Due south of Finglas, and situated on the green banks of the Tolka, is the conspicuous ruin of Finglaswood House, an ancient structure, which during the Commonwealth was the residence of Henry Segrave, whose possessions were forfeited to the Government. Adjoining the house, and leading up to Finglas, is a narrow, shady path known as "Savage's Lane," from a family who occupied the house about eighty years ago. The most noticeable feature in the building is a lofty square turret, the lower part of which appears to be very ancient, probably dating from the time of Queen Elizabeth, while the upper portion, constructed of brickwork, seems to be of more recent date, and is covered by a modern, slated roof The defensive character of the original structure is indicated by the massively built turret, with its inconspicuous loopholes commanding the approach to the entrance door, and by the arched entrance at the back to an underground passage, now fallen in, which probably led to some secret exit, while inside the front wall a large well furnished the place with water. Attached to the establishment were numerous out-offices, bakehouses, and stables, with extensive walled gardens, which still contain a few of the old fruit trees, and in the western side of the house may still be seen the remains of the great kitchen fireplace.

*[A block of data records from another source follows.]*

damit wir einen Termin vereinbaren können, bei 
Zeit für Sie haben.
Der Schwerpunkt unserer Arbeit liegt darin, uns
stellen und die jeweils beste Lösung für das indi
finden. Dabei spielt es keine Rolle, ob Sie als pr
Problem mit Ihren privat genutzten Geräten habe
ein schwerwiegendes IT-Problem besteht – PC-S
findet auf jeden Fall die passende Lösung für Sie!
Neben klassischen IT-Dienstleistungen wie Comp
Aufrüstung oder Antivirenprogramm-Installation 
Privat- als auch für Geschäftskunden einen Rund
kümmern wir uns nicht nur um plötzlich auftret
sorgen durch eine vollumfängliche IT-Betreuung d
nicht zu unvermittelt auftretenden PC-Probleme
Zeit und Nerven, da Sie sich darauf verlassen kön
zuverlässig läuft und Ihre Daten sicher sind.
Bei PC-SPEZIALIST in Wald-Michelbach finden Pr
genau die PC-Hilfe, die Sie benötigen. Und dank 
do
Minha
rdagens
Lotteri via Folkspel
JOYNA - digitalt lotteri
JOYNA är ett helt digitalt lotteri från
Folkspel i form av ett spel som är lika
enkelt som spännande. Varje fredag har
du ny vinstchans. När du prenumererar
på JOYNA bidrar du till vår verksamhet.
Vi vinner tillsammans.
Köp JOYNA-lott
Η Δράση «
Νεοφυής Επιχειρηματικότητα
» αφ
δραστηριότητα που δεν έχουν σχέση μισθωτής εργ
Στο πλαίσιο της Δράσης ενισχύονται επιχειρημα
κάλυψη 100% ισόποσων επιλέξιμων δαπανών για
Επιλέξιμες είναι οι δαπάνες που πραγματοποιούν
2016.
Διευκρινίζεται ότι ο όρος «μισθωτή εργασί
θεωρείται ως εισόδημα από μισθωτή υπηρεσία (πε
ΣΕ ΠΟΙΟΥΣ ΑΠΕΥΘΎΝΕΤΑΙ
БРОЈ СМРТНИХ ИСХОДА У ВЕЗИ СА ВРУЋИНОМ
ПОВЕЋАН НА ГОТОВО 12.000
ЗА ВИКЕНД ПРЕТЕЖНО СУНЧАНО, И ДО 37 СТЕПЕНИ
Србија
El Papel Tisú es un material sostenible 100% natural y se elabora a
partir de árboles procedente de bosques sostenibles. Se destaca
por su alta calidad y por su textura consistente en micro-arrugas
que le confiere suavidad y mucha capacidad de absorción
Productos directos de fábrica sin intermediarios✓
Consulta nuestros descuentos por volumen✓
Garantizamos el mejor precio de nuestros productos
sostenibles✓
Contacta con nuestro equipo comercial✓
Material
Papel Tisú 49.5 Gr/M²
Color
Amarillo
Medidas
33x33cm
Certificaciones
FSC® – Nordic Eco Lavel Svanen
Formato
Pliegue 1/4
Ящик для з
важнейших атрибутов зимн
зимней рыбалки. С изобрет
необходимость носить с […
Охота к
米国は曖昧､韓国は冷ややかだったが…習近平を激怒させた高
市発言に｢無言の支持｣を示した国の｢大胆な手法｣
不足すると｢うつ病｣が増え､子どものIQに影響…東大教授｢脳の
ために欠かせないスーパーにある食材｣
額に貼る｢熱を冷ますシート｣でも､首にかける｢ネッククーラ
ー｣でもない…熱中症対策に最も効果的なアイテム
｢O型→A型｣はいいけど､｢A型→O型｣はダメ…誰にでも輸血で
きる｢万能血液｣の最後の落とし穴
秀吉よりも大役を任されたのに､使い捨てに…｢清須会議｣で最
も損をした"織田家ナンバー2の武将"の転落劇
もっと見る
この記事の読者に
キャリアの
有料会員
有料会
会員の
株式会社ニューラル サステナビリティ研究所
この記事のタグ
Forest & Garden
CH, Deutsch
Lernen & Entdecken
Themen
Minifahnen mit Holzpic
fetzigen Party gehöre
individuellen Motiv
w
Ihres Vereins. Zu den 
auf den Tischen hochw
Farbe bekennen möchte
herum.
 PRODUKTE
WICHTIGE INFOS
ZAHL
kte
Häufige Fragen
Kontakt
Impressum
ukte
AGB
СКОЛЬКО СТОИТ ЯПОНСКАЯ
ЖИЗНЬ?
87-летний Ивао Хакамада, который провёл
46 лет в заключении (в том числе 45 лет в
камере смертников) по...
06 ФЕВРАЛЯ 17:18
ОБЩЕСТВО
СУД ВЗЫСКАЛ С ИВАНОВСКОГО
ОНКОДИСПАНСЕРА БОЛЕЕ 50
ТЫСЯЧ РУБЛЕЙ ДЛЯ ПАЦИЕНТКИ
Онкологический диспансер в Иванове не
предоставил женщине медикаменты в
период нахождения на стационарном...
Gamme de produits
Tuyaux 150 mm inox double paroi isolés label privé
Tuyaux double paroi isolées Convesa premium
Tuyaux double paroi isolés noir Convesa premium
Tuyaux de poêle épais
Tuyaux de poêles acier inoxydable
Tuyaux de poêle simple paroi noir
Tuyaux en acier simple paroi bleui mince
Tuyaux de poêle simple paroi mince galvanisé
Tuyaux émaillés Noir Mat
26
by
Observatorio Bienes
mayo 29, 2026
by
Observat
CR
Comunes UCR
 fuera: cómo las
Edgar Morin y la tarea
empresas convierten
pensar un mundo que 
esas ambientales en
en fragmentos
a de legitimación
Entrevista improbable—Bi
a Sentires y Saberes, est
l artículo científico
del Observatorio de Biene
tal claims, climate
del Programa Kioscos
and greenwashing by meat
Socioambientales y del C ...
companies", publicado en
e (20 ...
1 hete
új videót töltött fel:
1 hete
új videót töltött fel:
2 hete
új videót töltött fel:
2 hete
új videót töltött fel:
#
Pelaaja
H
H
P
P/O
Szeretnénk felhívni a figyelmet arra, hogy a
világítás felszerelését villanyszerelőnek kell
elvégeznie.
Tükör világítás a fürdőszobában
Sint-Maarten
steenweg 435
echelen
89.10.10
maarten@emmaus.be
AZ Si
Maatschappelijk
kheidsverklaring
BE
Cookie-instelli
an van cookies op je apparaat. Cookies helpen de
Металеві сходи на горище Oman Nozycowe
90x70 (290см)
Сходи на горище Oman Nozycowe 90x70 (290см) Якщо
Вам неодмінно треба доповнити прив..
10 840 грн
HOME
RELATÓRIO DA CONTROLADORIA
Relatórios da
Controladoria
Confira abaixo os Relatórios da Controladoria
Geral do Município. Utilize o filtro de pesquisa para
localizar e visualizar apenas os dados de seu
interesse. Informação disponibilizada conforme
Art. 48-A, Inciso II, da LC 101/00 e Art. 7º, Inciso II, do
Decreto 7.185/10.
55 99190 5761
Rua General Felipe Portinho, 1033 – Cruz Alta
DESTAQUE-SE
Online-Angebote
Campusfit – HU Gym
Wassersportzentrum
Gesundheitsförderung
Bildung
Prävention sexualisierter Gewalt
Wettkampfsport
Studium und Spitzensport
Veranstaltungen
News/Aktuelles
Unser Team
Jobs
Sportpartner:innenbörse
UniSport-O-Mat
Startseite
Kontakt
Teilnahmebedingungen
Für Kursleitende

About a hundred years ago this house was used as a tannery, and since that time has been gradually falling into decay. Over the hall door there formerly was a stone tablet bearing the arms of the Segrave family, the ancient territorial proprietors.
The whole structure presents the appearance of a dwelling-house built on to the nucleus of an old castle, which, however, has suffered such destructive alterations in the process as to leave but little by which to judge of its original design or character.
Like many other old houses in the neighbourhood of Dublin, popular tradition assigns to this building the dubious honour of having sheltered King James[?] on the night of the Battle of the Boyne, and although there is no historical evidence to support this belief, the ruin is in consequence almost universally known as "King James's Castle."
In addition to the authorities already quoted, an article by Mr. Wm. C. Stubbs, M.A., on the Fingal District, in the Journal of the Royal Society of Antiquaries for 1897, has been consulted in the preparation of this chapter.